Steroid statistics according to the Center for Disease Control and Prevention’s (CDC) Youth Risk Behavior Surveillance: In the United States, the percentage of students who reported lifetime steroid use increased during 1991--2003 (2.7%--6.1%) and then decreased during 2003--2005 (6.1%--4.0%). The up to minute U.S. Census Bureau reports a total population of just over 301 million people, of which the National Center For Education Statistics estimates 16.5 million or 5.4% are public and private school children between 9th and 12th grade. Using the CDC’s 4% current lifetime user’s stat, we get an estimated 660,000 students (14 to 17 years of age) who’ve admitted to steroid use as of the year 2005. But that’s just the beginning because self-reports are notoriously underrepresented. Sadder still is the fact that our 4% figure though reported in 2006 only used data through early 2005. This was just prior to the many recent professional sports scandals and subsequent resurgence of steroid popularity. So what do all these numbers and dates mean when it comes to steroid statistics? Simply put, the use of steroids among children is a really big problem!

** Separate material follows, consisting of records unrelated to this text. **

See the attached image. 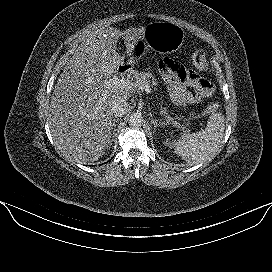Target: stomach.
<instances>
[{
	"label": "stomach",
	"mask_w": 272,
	"mask_h": 272,
	"mask_svg": "<svg viewBox=\"0 0 272 272\" xmlns=\"http://www.w3.org/2000/svg\"><path fill=\"white\" fill-rule=\"evenodd\" d=\"M185 33L177 24L171 22H151L146 26L144 38L136 44L135 55L147 48L160 53H173L184 42Z\"/></svg>",
	"instance_id": "0dacf381"
}]
</instances>
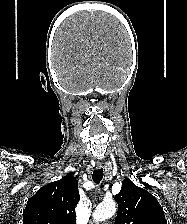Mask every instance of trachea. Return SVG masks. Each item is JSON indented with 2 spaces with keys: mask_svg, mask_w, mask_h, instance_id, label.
<instances>
[{
  "mask_svg": "<svg viewBox=\"0 0 187 224\" xmlns=\"http://www.w3.org/2000/svg\"><path fill=\"white\" fill-rule=\"evenodd\" d=\"M92 177H93V181L96 184H99L102 181V178H103V168H99V169L94 170Z\"/></svg>",
  "mask_w": 187,
  "mask_h": 224,
  "instance_id": "trachea-1",
  "label": "trachea"
}]
</instances>
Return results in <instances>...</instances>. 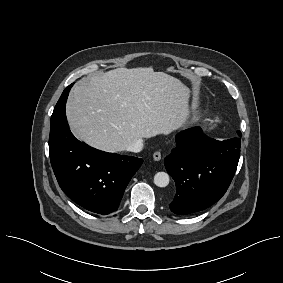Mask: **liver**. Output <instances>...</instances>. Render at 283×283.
Instances as JSON below:
<instances>
[{"mask_svg":"<svg viewBox=\"0 0 283 283\" xmlns=\"http://www.w3.org/2000/svg\"><path fill=\"white\" fill-rule=\"evenodd\" d=\"M189 97V89L166 73L122 67L80 80L70 92L66 114L78 139L118 153L135 140L183 127Z\"/></svg>","mask_w":283,"mask_h":283,"instance_id":"1","label":"liver"}]
</instances>
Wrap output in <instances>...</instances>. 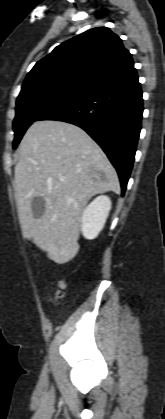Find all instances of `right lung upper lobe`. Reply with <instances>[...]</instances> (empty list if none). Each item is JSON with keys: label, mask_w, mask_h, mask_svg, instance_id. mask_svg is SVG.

Steroids are derivatives of the male hormone, testosterone. These derivatives promote the growth of skeletal muscle and increase lean body mass. Athletes and non-athletes use steroids illegally to enhance performance and to improve physical appearance. More than 100 different anabolic steroids have been developed, but they require a prescription to be used legally in the United States. Most steroids that are used illegally are smuggled in from other countries, illegally diverted from U.S. pharmacies, or synthesized in clandestine laboratories.
Steroid statistics show that anabolic steroid abuse has been associated with a wide range of adverse side like some that are physically unattractive, such as acne and breast development in men. There are also others that are life threatening, such as heart attacks and liver cancer. Most are reversible if the abuser stops taking the drugs, but some are permanent.
People are willing to take great risk to excel in sports and perform their jobs better in today’s society. We also live in a society where image is paramount to some people. Therefore, the popularity of performance enhancing drugs such as anabolic steroids and anabolic steroid substitute products are the choice of some people to achieve these goals. Steroid abuse is still a problem despite the illegality of the drug and the banning of steroids by various sports authorities and sports governing bodies.
Steroid statistics from the 2002 “Monitoring the Future” study determined that since 1991 there was a significant increase of steroid use by school age children. This annual study surveys drug use among eighth, tenth, and twelfth graders in the United States. Since 1991 there has been a significant increase in reported steroid use by teenagers. For all three grades, the 2002 steroid statistics represent a significant increase from 1991. The following chart illustrates the increase of steroid abuse among teenagers who reported using steroids at least once in their lifetime.
Steroid Statistics: Students Reporting Steroid Abuse 1991–2002
Steroid Statistics: Students Reporting Steroid Abuse 2002
* In the 2002 steroid statistics survey, the youth were asked how easy it was for school aged children to obtain steroids. 22% of eighth graders, 33.2% of tenth graders, and 46.1% of twelfth graders reported that steroids were “fairly easy” or “very easy” to obtain.
* Steroids are used predominately by males with annual prevalence rates two to four times as high among males as that among females.
* A steroid statistics survey in 1999 determined that 479,000 students nationwide, or 2.9%, had used steroids by their senior year of high school.
* A survey in 2001 determined the percentage of 12th graders who believed that taking these drugs causes “great risk” to health declined from 68% to 62%.
* A 2001 CDC survey indicated that 5% of all high school students reported lifetime use of steroid without a doctor’s prescription. The survey also indicated that 5.8% of ninth graders, 4.9% of tenth graders, 4.3% of eleventh graders, and 4.3% of twelfth graders reported lifetime illegal use of steroids.